1) Will I be feeling any pain when under anesthesia?
Once you’re asleep, we will administer medications that will control pain and anxiety, ensuring a comfortable experience during the procedure.
2) Why would I or my child need treatment under general anesthesia? Can’t this be done without it?
There are patients with specific needs that would not allow them to sit through a dental procedure. Children and patients with special needs may not voluntarily endure a long dental procedure or allow for any treatment to commence. True, most dental procedures could be done in multiple appointments but the patient as well as the provider may opt to get complete the procedure in a single appointment while the patient is comfortably asleep.
3) How long will I be under? How will I be charged?
Length of procedure is ultimately dependant upon the amount of dental work that needs to be completed. Anesthesia fees are given charged for the first hour and each additional increments of time thereafter.
4) What is the difference between sedation and general anesthesia?
There are different levels of sedation on one of the spectrum and general anesthesia on the other end. There is mild sedation whereby the patient is sedated but is partially awake, enough to respond to the treating clinician. Moderate sedation occurs when the patient may or may not fully respond to commands from the clinician. Deep Sedation/General anesthesia occurs when the patient is completely asleep whereby they are not aware during the treating procedure, muscle relaxation and no recollection of procedure.
5) Why is it important not to eat before before procedure? How many hours before should I stop eating or drinking?

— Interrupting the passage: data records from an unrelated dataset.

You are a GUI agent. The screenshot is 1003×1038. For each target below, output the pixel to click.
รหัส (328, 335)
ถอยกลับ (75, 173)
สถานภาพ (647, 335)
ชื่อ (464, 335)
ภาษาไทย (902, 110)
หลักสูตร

Eating just prior to undergoing anesthesia can be life threatening if the anesthesiologist is not aware of it. Doing so runs the risk for a possible aspiration whereby the stomach contents can be vomited during anesthesia which can enter the lungs causing severe respiratory damage. Guidelines for NPO status (nothing by mouth) include not eating solids for at least 6 hours, no milk (including cream in your coffee) for at least 4 hours prior and clear fluids (including water or apple juice) for at least 2 hours.
6) Can I go home after the procedure?
Yes, once the anesthesiologist has deemed it safe for the patient to return home for waking from anesthesia. Dental procedures under anesthesia in the outpatient setting such as a private dental office or surgical center are designed allow the patient to go home and not admitted into a hospital for overnight stay.
7) Is dental treatment under anesthesia safe for me or my child?
Absolutely. Our utmost priority is the safety and well being for our patients. Each patient will be monitored with the same equipment that is used in a hospital setting, such as blood pressure, oxygen/ventilation, and electrocardiogram (EKG). The anesthesiologist will be by the patient's side before, during and after procedure, never leaving their side. During procedure, there is a minimum of 3 health care providers present in the room as part of the treatment team.
8) What qualifications do you have as a dental anesthesiologist? What is your training?
A dental anesthesiologist has completed dental school followed by a speciality residency training accredited by CODA. Training includes a residency duration of at least 2 to 3 years in a hospital and private practice setting.
9) Do you have all the necessary equipment to perform anesthesia in the dental office safely?
Each anesthesiologist brings with them emergency resuscitation equipment including the necessary medications for both pediatric and adult patients.
10) How long will it take for me or my child to wake up from the anesthesia?
Each case is different as each patient have a different medical history. Generally, most emergence from anesthesia and discharge home is within 30 minutes of completion of procedure.
11) Is it possible for me to be present in the treatment room with my child during their appointment under anesthesia?
Unfortunately, parents and other family members are not allowed in the treatment room once a patient is under anesthesia. This is a matter of patient safety whereby the treating personnel can focus their attention on the patient under anesthesia and not on other members who are not a part of the treatment team.
12) What information do I need to know or provide to the anesthesiologist ahead of the treatment day?
To ensure the safety of a procedure and of the patient, it is the utmost importance to report any medical issues to your anesthesiologist including past and present medical conditions, drug addiction, history of surgeries and current medications and allergies.
13) What items should I prepare to bring on the day of treatment under anesthesia?
Please ensure adequate travel arrangements to and from the office are made ahead of time. It’s best to arrange rides with family and friends as they will assist the patient to and from the car and into their home for further supervision during recovery. As for specific items, we recommend wearing loose fitting comfortable clothing including a short-sleeve t-shirt and shoes (no flip flops). For children, be prepared to bring extra change of clothes, blanket and a stuffed animal that provides them comfort and security.
14) I had a procedure under anesthesia before. Will that be an issue?
No. Please report any surgeries under anesthesia and more importantly, any complications from the anesthesia including fevers, life-threatening events, nausea and vomiting. Notify the anesthesiologist of any complications from any of your family members as well.
15) Will I be awake during the procedure which will cause me to remember?
Under anesthesia, the goal is to have the patient comfortable, asleep and not moving during the procedure, allowing the dental team to provide their services. There is a small probability of any memory recall from procedures under anesthesia.